Back in the Good Old Days police didn't get involved in Gastown. Where Westbanks's new Blood Alley housing has just been developed were three saloons with a rough reputation. They backed onto a privately owned alley, and the first time the Blood Alley name was used for it was in 1964 when a reporter on The Province reported the third murder in two years in the alley.
Not according to this website: https://forbiddenvancouver.ca/blog/history-deviant-alleys-vancouver/

"The name “Trounce Alley” didn’t have the allure they were looking for, so they began calling it Blood Alley and introduced myths that the name derived from blood flowing from slaughterhouses in the alley. Alternatively, some claimed that hangings once took place there and inspired the name. Neither story is true (hangings all took place in New Westminster and there were no abattoirs).

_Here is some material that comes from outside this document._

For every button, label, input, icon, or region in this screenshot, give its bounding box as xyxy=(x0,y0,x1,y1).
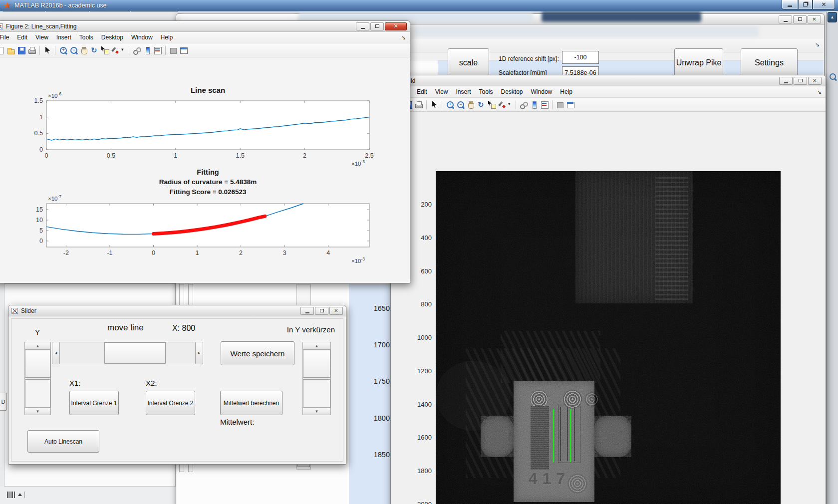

Blood Alley in New York City, about a month into demolition to make way for the United Nations Building. Project on International and United Nations History, University of Cambridge.
Blood Alley in New York City, 1946, about a month into demolition to make way for the United Nations Building. Photo from the Project on International and United Nations History, University of Cambridge.

There was a Blood Alley lined with abattoirs in New York City that was demolished in the 1940s for the UN Building. Another street in New York’s Chinatown called Doyers was variously nicknamed “Murder Alley,” “Blood Alley,” or the “Bloody Angle” due to the large number of murders that took place there during Tong Wars in the 1920s. It’s likely that Gastown’s mythmakers took their cue from the Big Apple, or possibly a John Wayne film called “Blood Alley.”

The name “Blood Alley” has stuck and is now part of the city’s history. If you want to be precise, it technically only refers to the cobblestoned Blood Alley Square, while the alley itself is still Trounce, regardless of what Google Maps says."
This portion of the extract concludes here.